WHAT TO PRODUCE :: Search the data for the string "begrüßen", and report each line where it is found.
START EXERCISE MATERIALS
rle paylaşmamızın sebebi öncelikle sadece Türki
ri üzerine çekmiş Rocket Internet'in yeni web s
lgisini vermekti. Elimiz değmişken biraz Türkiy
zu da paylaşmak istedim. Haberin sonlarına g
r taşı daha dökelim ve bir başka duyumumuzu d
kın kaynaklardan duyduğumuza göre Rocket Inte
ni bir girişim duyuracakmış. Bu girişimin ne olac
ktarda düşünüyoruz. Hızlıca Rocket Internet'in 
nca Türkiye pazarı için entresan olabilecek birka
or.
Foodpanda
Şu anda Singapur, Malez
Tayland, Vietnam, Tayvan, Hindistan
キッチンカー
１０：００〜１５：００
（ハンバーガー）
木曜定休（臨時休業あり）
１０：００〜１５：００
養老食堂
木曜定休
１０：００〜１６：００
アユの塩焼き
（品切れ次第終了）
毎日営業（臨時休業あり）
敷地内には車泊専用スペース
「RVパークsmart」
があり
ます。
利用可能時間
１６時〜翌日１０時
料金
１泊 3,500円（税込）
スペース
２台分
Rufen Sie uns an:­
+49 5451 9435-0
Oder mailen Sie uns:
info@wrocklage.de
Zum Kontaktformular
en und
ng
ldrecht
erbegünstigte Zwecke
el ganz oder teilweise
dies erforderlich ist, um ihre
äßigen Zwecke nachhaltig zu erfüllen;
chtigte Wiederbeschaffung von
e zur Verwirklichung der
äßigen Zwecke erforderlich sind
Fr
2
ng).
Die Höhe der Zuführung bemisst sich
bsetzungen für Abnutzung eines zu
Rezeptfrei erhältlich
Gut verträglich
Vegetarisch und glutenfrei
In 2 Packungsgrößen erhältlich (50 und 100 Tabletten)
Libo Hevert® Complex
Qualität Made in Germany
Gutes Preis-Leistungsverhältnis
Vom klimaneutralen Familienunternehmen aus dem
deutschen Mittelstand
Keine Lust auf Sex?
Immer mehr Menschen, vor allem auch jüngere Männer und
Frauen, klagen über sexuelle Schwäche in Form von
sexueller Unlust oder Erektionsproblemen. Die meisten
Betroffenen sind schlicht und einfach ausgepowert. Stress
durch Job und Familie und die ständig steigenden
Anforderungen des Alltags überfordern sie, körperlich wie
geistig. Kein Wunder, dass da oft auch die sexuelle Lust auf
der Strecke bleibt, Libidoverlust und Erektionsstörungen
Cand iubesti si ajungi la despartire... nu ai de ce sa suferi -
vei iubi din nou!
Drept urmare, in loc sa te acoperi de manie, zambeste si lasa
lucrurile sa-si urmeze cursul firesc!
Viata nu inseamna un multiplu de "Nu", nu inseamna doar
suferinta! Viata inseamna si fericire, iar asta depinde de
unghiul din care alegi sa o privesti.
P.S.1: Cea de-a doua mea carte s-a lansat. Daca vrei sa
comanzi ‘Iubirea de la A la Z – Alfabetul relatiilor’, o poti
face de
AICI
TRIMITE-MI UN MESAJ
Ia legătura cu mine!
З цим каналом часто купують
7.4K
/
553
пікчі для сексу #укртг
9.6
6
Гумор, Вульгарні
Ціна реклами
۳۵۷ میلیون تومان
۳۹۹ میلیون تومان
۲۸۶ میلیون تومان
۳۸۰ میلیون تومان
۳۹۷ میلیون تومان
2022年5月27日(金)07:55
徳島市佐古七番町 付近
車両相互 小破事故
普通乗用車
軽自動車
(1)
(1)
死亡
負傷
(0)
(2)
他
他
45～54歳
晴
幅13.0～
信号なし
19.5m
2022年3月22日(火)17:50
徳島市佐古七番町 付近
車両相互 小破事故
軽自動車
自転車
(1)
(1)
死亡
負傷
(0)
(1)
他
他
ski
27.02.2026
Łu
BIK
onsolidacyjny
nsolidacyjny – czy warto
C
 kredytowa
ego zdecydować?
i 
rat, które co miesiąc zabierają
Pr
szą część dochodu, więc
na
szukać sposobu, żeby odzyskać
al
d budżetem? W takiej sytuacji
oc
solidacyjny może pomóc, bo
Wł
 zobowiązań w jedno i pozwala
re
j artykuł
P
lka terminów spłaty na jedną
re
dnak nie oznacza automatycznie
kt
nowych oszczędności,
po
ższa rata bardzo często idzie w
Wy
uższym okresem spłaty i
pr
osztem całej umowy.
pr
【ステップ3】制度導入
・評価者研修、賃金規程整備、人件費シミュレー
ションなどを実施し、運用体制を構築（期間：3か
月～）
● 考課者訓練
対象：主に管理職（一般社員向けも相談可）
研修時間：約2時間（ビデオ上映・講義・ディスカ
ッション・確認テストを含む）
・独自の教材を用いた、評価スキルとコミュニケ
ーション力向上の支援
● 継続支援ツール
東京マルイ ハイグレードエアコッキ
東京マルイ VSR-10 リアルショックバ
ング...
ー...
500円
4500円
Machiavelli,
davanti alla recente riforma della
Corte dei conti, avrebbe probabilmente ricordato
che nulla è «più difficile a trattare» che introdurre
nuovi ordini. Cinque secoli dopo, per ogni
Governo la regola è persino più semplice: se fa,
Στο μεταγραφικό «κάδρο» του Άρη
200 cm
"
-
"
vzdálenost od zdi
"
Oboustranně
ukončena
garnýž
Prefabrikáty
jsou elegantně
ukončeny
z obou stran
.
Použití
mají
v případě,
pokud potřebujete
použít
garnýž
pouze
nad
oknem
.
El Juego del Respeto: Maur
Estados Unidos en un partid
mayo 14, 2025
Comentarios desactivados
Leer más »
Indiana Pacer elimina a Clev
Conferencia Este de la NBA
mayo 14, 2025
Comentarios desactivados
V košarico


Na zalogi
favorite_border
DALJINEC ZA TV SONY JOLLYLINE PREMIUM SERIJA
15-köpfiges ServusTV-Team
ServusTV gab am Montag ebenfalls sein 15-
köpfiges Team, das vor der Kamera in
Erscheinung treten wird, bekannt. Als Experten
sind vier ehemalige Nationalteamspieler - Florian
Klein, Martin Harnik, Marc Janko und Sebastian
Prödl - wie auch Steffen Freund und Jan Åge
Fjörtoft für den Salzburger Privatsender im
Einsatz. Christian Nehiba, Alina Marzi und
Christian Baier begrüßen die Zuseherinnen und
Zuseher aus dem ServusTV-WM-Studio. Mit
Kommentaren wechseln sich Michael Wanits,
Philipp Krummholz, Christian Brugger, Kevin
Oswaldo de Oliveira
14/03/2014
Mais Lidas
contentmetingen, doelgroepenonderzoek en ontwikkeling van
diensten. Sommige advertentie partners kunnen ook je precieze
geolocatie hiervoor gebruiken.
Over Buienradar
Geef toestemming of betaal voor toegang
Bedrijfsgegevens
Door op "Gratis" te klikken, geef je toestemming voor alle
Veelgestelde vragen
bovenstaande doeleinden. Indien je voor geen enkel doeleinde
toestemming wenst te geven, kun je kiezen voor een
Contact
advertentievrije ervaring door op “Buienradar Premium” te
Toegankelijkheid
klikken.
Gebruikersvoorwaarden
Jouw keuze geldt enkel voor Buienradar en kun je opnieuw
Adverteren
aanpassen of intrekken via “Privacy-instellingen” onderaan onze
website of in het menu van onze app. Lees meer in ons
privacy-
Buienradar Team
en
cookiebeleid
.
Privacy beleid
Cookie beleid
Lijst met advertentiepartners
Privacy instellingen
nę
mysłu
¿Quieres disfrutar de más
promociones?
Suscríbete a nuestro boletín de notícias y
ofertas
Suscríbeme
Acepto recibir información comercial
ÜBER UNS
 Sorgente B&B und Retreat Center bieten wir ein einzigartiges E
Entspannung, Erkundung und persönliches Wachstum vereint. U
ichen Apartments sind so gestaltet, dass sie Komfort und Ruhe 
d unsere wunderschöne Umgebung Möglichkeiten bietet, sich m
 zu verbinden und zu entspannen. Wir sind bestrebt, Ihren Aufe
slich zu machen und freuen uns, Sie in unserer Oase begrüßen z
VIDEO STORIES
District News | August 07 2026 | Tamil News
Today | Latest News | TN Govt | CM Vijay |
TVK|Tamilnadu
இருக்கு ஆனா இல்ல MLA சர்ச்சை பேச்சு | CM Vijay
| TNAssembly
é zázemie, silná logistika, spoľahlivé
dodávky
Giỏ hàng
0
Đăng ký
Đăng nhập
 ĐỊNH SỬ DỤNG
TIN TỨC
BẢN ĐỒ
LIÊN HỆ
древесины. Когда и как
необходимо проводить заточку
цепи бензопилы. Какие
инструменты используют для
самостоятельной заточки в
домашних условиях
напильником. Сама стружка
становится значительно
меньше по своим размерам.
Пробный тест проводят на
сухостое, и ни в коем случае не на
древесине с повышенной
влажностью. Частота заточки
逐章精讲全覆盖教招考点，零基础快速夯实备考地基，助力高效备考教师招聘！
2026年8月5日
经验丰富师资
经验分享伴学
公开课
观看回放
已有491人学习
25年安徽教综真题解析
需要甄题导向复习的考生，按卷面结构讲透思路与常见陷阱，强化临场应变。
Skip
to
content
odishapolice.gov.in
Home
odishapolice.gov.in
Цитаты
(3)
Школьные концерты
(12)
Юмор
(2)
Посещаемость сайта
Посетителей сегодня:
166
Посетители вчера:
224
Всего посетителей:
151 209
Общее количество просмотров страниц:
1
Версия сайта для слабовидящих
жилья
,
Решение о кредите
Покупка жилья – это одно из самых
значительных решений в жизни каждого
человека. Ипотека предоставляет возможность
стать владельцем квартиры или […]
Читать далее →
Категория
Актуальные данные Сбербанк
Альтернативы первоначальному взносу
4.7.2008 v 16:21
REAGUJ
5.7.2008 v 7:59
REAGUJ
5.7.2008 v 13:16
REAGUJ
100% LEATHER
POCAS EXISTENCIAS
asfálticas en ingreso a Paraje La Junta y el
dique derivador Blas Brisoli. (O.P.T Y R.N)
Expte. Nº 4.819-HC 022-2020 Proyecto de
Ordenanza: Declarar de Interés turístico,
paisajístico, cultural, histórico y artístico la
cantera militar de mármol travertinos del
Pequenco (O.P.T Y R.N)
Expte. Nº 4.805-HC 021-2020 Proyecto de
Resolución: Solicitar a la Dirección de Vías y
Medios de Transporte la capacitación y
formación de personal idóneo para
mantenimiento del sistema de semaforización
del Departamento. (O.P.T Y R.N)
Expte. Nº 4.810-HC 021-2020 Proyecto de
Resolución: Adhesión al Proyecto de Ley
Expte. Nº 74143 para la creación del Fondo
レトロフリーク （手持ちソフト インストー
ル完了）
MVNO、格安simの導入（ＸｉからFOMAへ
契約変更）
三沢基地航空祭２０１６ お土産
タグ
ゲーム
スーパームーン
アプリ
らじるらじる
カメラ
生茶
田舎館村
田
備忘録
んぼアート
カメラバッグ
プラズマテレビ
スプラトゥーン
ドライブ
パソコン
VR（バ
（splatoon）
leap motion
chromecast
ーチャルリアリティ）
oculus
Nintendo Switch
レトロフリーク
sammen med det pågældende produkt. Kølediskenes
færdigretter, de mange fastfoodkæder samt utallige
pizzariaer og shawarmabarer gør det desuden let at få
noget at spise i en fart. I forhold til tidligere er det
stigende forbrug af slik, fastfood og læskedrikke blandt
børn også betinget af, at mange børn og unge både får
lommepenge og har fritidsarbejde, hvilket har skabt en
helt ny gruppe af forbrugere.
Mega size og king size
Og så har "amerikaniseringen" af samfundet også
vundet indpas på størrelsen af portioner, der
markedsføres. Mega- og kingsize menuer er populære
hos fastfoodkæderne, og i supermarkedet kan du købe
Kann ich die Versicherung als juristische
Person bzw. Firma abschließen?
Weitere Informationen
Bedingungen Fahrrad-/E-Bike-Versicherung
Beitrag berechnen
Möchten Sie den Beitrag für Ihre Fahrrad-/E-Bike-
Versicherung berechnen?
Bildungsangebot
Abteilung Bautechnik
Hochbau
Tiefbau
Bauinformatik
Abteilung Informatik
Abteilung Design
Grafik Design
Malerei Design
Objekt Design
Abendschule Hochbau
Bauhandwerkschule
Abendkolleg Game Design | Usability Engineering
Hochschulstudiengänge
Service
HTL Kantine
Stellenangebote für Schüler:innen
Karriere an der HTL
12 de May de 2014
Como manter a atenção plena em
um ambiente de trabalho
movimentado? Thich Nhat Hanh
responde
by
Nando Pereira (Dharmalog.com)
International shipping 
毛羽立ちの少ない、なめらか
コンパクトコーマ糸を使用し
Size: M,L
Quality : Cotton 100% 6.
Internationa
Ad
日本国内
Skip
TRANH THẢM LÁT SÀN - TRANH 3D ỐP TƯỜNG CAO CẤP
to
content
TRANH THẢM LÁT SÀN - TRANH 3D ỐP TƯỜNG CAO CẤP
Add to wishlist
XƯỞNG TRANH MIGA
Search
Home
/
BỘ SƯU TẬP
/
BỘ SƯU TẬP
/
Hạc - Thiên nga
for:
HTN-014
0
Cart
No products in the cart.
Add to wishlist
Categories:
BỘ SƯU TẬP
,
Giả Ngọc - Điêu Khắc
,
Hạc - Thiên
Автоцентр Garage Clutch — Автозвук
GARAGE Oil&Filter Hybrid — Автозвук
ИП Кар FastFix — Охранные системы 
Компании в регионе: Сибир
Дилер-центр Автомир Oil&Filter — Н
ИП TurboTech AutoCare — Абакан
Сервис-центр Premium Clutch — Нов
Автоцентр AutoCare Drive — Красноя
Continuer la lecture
END EXERCISE MATERIALS
RESULT FOR THIS TASK ::
Christian Baier begrüßen die Zuseherinnen und
slich zu machen und freuen uns, Sie in unserer Oase begrüßen z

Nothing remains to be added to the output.